Los padres alzaron la vista, compartiendo una mirada muda que devolvieron a su hijo en un cuestionamiento.

Kuroshi secó las lágrimas de ambos. Tacto efímero, mero soplo otoñal.

—Si fueron felices por mí, ¿por qué siguen huyendo a serlo de nuevo? —la pregunta era súplica, petición tierna y desinteresada que punzaba.

Akutagawa realizó un movimiento negativo, aterrado, y Atsushi presionó su mano cuando intentó alejarse. Lo entendía, no podían continuar escapando, aprisionando a su hijo.

—¿Es lo que necesitas?

—Sí —un susurro ligero.

—Entonces te promet…

—¡No lo haré! —Akutagawa retrocedió, el terror trastocando su expresión—, no puedo.

Amable y firme, Atsushi tiró de su muñeca haciéndolo regresar al último consenso familiar, evitando que escapara. Con una mirada embebida de tristeza, ecuánime y franca le rogó, le explicó y lo convenció.
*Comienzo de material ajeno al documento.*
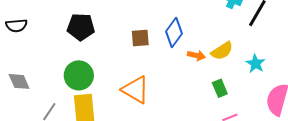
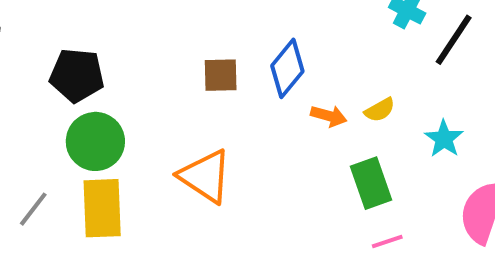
black pentagon: (81, 27) -> (77, 75), moved
yellow semicircle: (222, 51) -> (380, 110), size x0.7
green rectangle: (220, 88) -> (371, 183), size x1.4

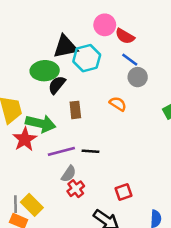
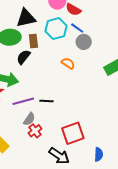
cyan hexagon: (87, 58) -> (56, 29), moved
black semicircle: (57, 85) -> (23, 57), moved
brown rectangle: (75, 110) -> (33, 41), moved
red square: (124, 192) -> (73, 133), size x1.6

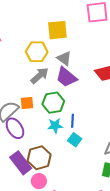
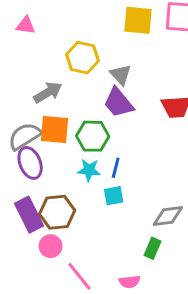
yellow square: (57, 30) -> (138, 20), moved
gray arrow: (40, 76) -> (48, 92), moved
orange square: (27, 103) -> (54, 129), size x1.5
cyan square: (75, 140) -> (114, 196), turned 32

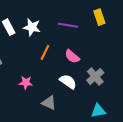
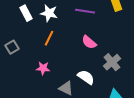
orange line: (45, 52) -> (49, 38), moved
white semicircle: (68, 82) -> (86, 77), moved

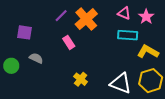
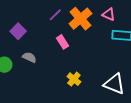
pink triangle: (124, 13) -> (109, 14), moved
purple square: (24, 32) -> (18, 31), turned 35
A sollozos de resistencia Akutagawa se aferró a su hijo y aceptó por amor.

—Lo haremos —prometió Atsushi—. Te amaremos toda nuestra vida, jamás te olvidaremos, más seguiremos adelante por ti y por quien llegue a nosotros —la curvatura de sus labios resquebrajándose a hipidos.
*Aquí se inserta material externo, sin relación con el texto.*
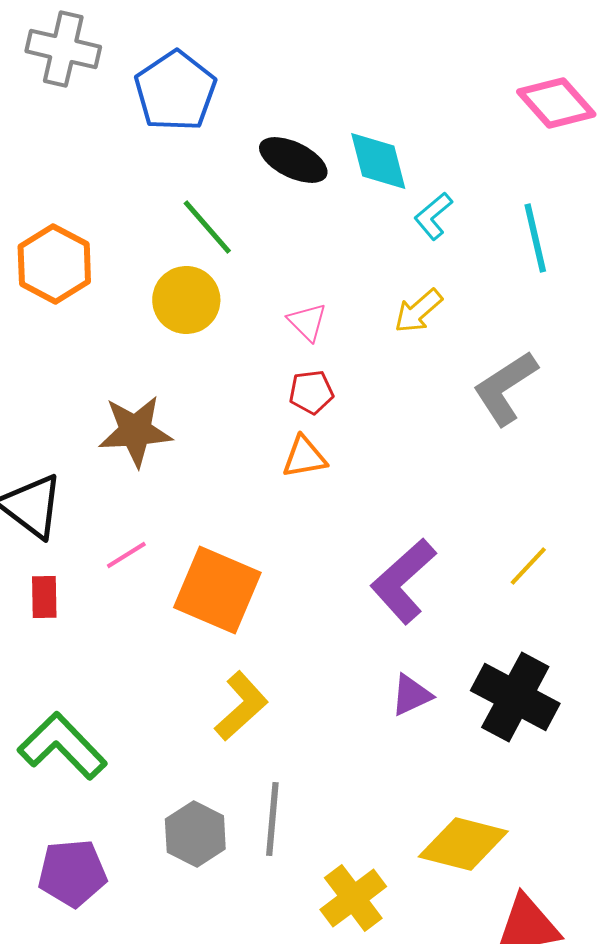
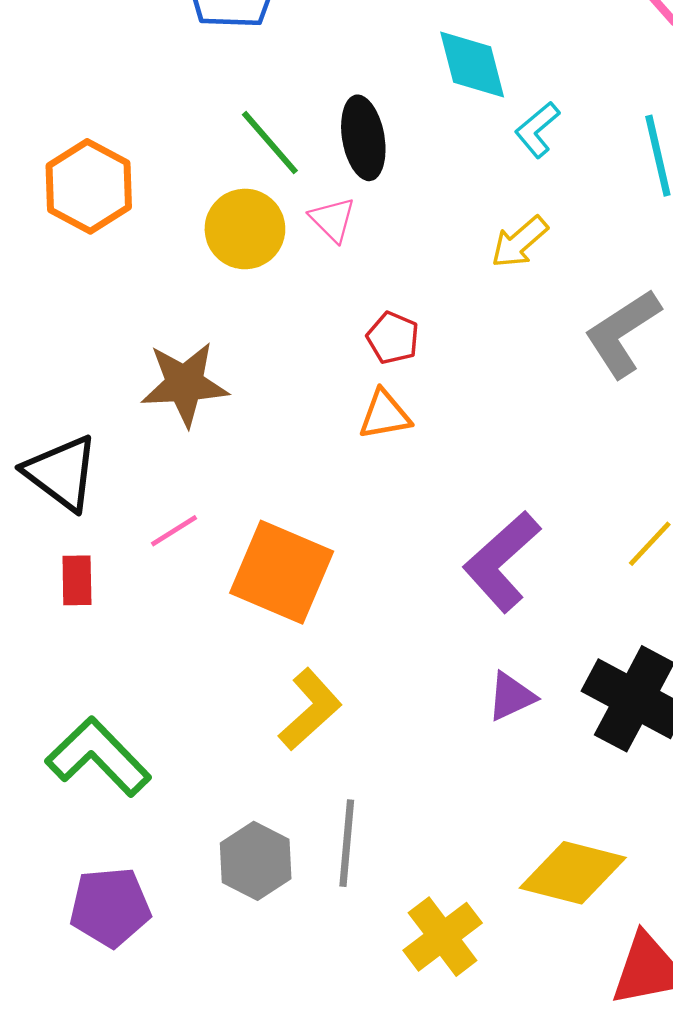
black ellipse: (293, 160) -> (363, 138), moved, turned 54
pink triangle: (307, 322) -> (333, 219), moved
red pentagon: (311, 392) -> (393, 338), turned 30

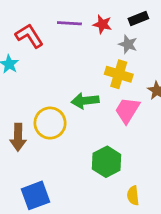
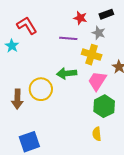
purple line: (69, 23) -> (68, 38), moved
green hexagon: (107, 162) -> (104, 106), moved
yellow semicircle: (133, 196) -> (97, 134), moved

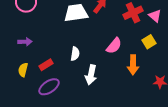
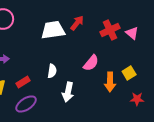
yellow square: (149, 42) -> (129, 73), moved

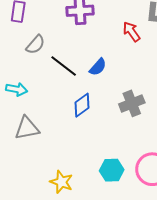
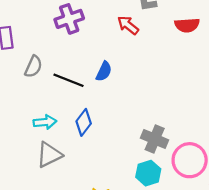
cyan arrow: (17, 89) -> (45, 122), moved
gray cross: (132, 103) -> (155, 139), moved, turned -30
blue diamond: (82, 105) -> (84, 122), moved

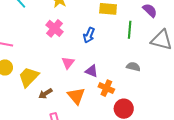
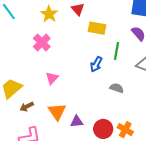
blue arrow: (89, 35) -> (96, 64), moved
purple triangle: (92, 71) -> (77, 122), moved, turned -32
orange cross: (106, 88) -> (125, 130), moved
Uno acarició el cabello del pequeño, depositando un beso en su mejilla.

El otro se negó a soltarlo, queriendo sentirlo hasta el final.
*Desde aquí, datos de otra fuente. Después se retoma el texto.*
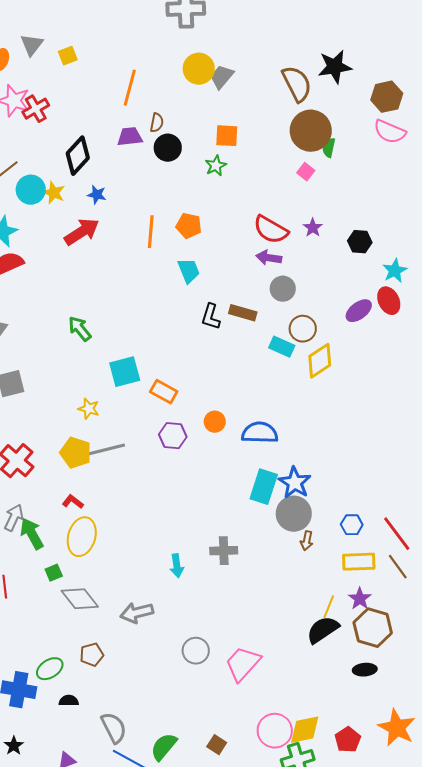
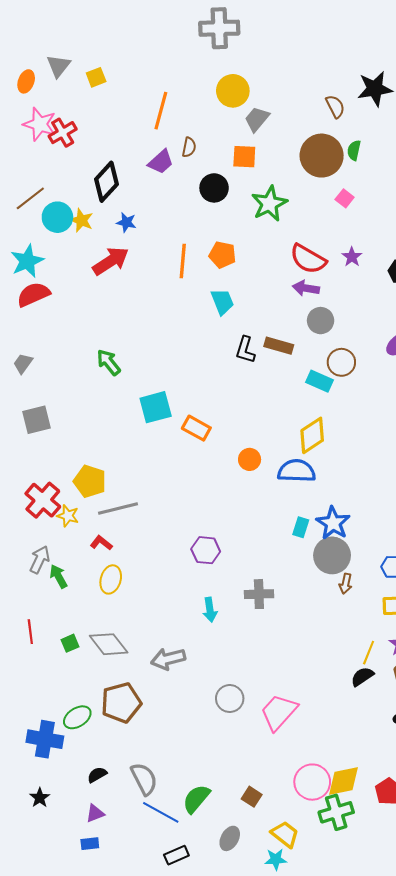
gray trapezoid: (222, 77) -> (257, 119), moved
brown semicircle: (297, 84) -> (335, 106), size x0.6
brown circle: (311, 131) -> (322, 156), moved
orange square: (227, 136) -> (244, 157), moved
purple trapezoid: (130, 137) -> (161, 162), turned 144
black circle: (168, 148) -> (214, 188), moved
green semicircle: (329, 148) -> (354, 150), moved
green star: (216, 166) -> (269, 204), moved, size x1.6
yellow diamond: (320, 361) -> (312, 435), moved
yellow star: (89, 409) -> (68, 516), moved
purple hexagon: (173, 436) -> (206, 550), moved
gray line: (106, 450) -> (118, 508), moved
yellow pentagon: (76, 453) -> (90, 481), moved
cyan rectangle: (264, 487) -> (301, 527), size x0.6
green arrow: (32, 534) -> (58, 576), size x0.7
yellow ellipse: (82, 537) -> (111, 579), size x0.7
green square: (54, 573) -> (70, 643), moved
black semicircle: (323, 630) -> (362, 677), size x0.7
brown pentagon: (92, 655) -> (121, 703), size x1.6
black semicircle: (69, 701) -> (97, 775), moved, turned -30

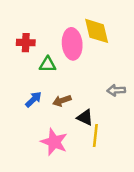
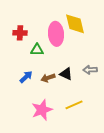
black triangle: (85, 117) -> (66, 74), moved
yellow line: (95, 135) -> (74, 105), turned 60
pink star: (54, 142) -> (42, 110), turned 30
Kuroshi se despidió, confiando en su promesa:

—Gracias por haberme amado.

La sensación de su hijo desapareció en un suspiro, extrayendo de su pecho la ilusión de volver a verlo, dejando el vacío de una certeza inexorable, de un adiós definitivo.

Sujetos a la nada, o tan sólo el uno al otro, se quedaron en el sitio que años atrás fuera su hogar, en la habitación de quien fue la piedra angular de su familia, entre el dolor por la pérdida y el compromiso de su promesa.

Lloraron hasta agotarse.

Maldijeron y golpearon el suelo y las paredes hasta que el día se atisbó en el horizonte, tras las montañas.

Los primeros rayos de sol iluminaron el edifico encantado. En sus pasillos y habitaciones la angustia que revestía el aire inspiró y exhaló refrescando el ambiente. Al fondo de su estructura, un brote de esperanza germinó. Era diminuto, como el alivio en el corazón de los padres que desafiaban la mañana de la mano. El alivio irreprochable con una traza habitual de culpa.

Perdieron a un hijo y acudieron a liberarlo. Cruzaron el infierno juntos y saldrían avante, lo superarían por ellos, por Kuroshi, porque tenía razón.

Atsushi y Akutagawa conocían la miseria de la soledad, del abandono y el júbilo de una oportunidad. Y aunque doliera y temieran que el pasado fuera condena, tenían que arriesgarse a intentarlo. Lo harían. Era la promesa que hicieron a su hijo y que se hacían a ellos. Amándose, serían los cimientos de un hogar que se levantaría cuantas veces fuera necesario, con un jardín esplendido en la puerta.

Dieron una familia a un niño y un niño les dio una a ellos. Esa magia no debía supeditarse a la pérdida, sino a la esperanza, al agradecimiento por la vida —corta o larga—, y a la fe.


Notas:

Este fanfic fue creado para el concurso de Halloween del grupo de Facebook Shin Soukoku en Español (Bungou Stray Dogs).

Debo decir que originalmente la idea para el concurso era una distinta, sobre Ángeles y Demonios, pero la extensión de dicha historia superó con creces el límite permitido (esa la publicaré más adelante), y tuve que modificar la temática a esta. Ojalá el resultado haya sido de su agrado, porque yo lloré mientras escribía el final.